**Exercise goal**
Without adding anything, give again the lines from the one holding "L’échange réciproque" through the final line of the records, exactly, with both ends included and pictures dropped.

**Data extract**
== Segment start ==
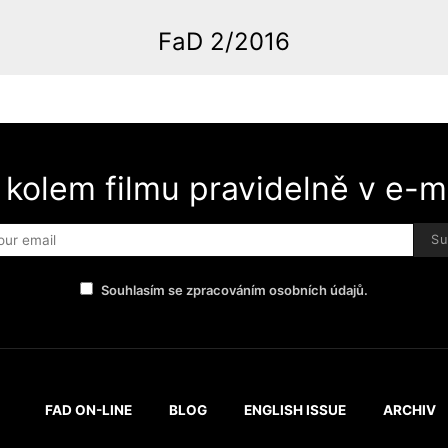
FaD 2/2016
 kolem filmu pravidelně v e-ma
Su
Souhlasím se zpracováním osobních údajů.
FAD ON-LINE
BLOG
ENGLISH ISSUE
ARCHIV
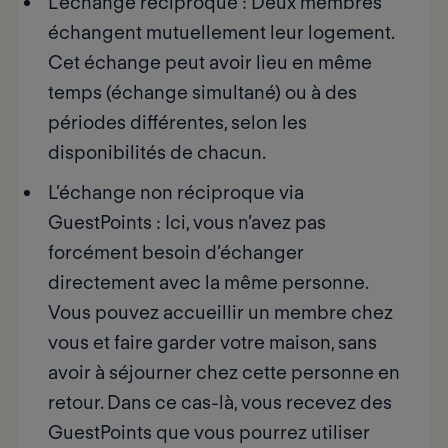
L’échange réciproque
: Deux membres
échangent mutuellement leur logement.
Cet échange peut avoir lieu en même
temps (échange simultané) ou à des
périodes différentes, selon les
disponibilités de chacun.
L’échange non réciproque via
GuestPoints
: Ici, vous n’avez pas
forcément besoin d’échanger
directement avec la même personne.
Vous pouvez accueillir un membre chez
vous et faire garder votre maison, sans
avoir à séjourner chez cette personne en
retour. Dans ce cas-là, vous recevez des
GuestPoints que vous pourrez utiliser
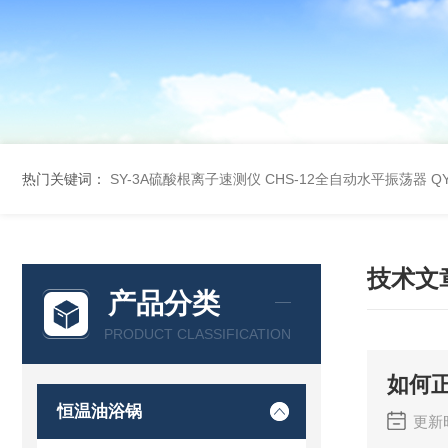
热门关键词：
SY-3A硫酸根离子速测仪
CHS-12全自动水平振荡器
Q
技术文
产品分类
PRODUCT CLASSIFICATION
如何
恒温油浴锅
更新时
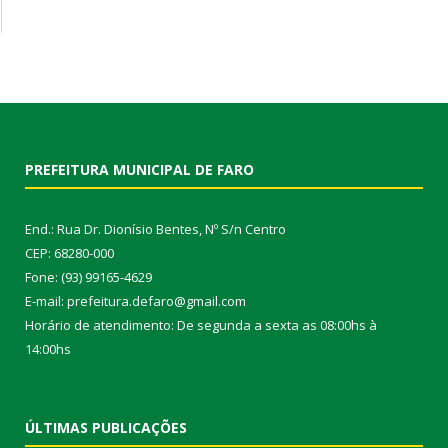
PREFEITURA MUNICIPAL DE FARO
End.: Rua Dr. Dionísio Bentes, Nº S/n Centro
CEP: 68280-000
Fone: (93) 99165-4629
E-mail: prefeitura.defaro@gmail.com
Horário de atendimento: De segunda a sexta as 08:00hs à
14:00hs
ÚLTIMAS PUBLICAÇÕES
== Segment end ==
**Expected answer**
L’échange réciproque
: Deux membres
échangent mutuellement leur logement.
Cet échange peut avoir lieu en même
temps (échange simultané) ou à des
périodes différentes, selon les
disponibilités de chacun.
L’échange non réciproque via
GuestPoints
: Ici, vous n’avez pas
forcément besoin d’échanger
directement avec la même personne.
Vous pouvez accueillir un membre chez
vous et faire garder votre maison, sans
avoir à séjourner chez cette personne en
retour. Dans ce cas-là, vous recevez des
GuestPoints que vous pourrez utiliser
热门关键词：
SY-3A硫酸根离子速测仪
CHS-12全自动水平振荡器
Q
技术文
产品分类
PRODUCT CLASSIFICATION
如何
恒温油浴锅
更新时
PREFEITURA MUNICIPAL DE FARO
End.: Rua Dr. Dionísio Bentes, Nº S/n Centro
CEP: 68280-000
Fone: (93) 99165-4629
E-mail: prefeitura.defaro@gmail.com
Horário de atendimento: De segunda a sexta as 08:00hs à
14:00hs
ÚLTIMAS PUBLICAÇÕES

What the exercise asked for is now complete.